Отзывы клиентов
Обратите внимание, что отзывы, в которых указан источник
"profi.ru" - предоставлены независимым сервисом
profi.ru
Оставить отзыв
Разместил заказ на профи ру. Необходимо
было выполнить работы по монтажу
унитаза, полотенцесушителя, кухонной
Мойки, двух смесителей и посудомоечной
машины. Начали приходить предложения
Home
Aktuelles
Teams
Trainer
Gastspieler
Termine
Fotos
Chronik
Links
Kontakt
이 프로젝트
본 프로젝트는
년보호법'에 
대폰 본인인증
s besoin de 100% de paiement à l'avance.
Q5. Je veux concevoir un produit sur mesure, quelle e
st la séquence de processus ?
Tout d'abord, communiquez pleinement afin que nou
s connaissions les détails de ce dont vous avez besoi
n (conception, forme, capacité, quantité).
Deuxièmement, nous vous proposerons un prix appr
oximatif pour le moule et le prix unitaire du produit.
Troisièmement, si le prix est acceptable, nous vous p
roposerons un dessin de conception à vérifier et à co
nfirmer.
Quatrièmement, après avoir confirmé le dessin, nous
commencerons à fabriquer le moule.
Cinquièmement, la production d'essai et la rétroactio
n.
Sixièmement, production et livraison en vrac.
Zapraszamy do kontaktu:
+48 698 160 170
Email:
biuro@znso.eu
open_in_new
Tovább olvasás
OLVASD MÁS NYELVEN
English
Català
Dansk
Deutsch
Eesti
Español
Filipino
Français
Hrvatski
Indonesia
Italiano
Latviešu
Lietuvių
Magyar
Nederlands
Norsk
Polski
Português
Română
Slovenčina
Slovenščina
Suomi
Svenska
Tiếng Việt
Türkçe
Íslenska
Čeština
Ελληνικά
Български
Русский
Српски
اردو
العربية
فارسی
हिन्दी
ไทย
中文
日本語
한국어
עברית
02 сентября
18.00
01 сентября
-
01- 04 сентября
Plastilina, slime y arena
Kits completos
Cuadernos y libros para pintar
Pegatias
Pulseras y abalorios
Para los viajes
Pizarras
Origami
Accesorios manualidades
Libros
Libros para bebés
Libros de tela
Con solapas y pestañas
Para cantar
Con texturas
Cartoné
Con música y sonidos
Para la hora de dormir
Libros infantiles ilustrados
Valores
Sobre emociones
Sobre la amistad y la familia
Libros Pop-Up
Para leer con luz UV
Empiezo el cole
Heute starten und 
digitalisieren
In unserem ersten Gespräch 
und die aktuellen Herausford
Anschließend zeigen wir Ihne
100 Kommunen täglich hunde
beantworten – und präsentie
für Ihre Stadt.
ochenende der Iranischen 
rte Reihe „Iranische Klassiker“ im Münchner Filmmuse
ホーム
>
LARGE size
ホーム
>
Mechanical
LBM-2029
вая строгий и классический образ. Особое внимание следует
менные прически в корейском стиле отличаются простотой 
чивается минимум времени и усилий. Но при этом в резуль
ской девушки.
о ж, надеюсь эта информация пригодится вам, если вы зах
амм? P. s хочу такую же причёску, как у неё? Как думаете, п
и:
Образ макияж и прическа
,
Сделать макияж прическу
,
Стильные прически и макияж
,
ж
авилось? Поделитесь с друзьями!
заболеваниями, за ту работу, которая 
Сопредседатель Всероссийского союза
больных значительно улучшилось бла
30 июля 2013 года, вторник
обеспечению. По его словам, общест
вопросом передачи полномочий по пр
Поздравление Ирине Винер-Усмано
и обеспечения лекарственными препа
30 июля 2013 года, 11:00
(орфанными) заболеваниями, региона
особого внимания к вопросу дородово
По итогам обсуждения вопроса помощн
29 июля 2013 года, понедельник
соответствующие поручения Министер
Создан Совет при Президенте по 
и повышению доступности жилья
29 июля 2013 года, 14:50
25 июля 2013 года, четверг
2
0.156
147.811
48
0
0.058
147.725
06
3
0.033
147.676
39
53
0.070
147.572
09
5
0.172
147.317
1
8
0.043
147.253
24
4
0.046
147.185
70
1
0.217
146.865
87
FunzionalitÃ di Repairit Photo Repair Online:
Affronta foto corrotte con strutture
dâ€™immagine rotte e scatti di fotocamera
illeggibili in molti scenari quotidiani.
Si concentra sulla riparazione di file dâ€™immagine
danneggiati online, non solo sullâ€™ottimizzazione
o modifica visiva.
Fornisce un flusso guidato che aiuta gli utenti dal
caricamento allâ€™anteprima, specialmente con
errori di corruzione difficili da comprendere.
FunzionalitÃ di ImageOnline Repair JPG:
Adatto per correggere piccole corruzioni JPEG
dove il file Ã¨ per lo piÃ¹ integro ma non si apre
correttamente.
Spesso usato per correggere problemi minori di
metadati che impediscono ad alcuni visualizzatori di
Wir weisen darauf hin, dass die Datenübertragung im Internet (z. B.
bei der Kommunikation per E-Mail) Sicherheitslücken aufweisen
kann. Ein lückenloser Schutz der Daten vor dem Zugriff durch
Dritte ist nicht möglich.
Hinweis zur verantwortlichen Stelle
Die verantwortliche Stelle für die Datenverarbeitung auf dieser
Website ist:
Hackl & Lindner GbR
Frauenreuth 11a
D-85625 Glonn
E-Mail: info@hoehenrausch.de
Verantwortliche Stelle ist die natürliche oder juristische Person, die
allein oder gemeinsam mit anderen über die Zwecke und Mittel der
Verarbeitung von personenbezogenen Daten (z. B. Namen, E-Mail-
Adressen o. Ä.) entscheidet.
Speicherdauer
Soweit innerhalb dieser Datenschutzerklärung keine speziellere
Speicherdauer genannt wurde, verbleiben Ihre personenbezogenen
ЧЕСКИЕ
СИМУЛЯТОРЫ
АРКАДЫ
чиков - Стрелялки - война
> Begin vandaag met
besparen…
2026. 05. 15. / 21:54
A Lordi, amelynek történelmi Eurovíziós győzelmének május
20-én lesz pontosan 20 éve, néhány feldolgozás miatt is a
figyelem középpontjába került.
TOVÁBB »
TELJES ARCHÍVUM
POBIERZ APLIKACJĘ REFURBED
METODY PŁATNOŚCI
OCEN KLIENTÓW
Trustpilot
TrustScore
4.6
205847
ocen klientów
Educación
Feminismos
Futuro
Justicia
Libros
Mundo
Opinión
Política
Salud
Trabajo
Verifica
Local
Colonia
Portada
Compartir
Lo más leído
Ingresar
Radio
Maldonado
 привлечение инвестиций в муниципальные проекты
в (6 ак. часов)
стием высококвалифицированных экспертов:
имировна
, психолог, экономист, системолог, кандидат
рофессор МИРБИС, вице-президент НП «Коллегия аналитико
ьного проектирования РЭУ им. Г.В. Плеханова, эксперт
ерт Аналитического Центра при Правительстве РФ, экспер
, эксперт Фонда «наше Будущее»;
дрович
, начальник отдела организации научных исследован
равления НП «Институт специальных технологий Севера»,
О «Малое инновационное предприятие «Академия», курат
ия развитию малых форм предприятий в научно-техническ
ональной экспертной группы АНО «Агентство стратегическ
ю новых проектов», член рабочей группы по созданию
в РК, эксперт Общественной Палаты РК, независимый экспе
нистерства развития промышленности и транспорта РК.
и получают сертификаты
☆ ☆ ☆ ☆ ☆
*INSTRUCTIONS TO FOLLOW*. Retype, in the same exact form, the lines of the material above from the line holding "29 июля 2013 года, понедельник" through the line holding "illeggibili in molti scenari quotidiani.".

*RESPONSE TO THIS EXERCISE*.
29 июля 2013 года, понедельник
соответствующие поручения Министер
Создан Совет при Президенте по 
и повышению доступности жилья
29 июля 2013 года, 14:50
25 июля 2013 года, четверг
2
0.156
147.811
48
0
0.058
147.725
06
3
0.033
147.676
39
53
0.070
147.572
09
5
0.172
147.317
1
8
0.043
147.253
24
4
0.046
147.185
70
1
0.217
146.865
87
FunzionalitÃ di Repairit Photo Repair Online:
Affronta foto corrotte con strutture
dâ€™immagine rotte e scatti di fotocamera
illeggibili in molti scenari quotidiani.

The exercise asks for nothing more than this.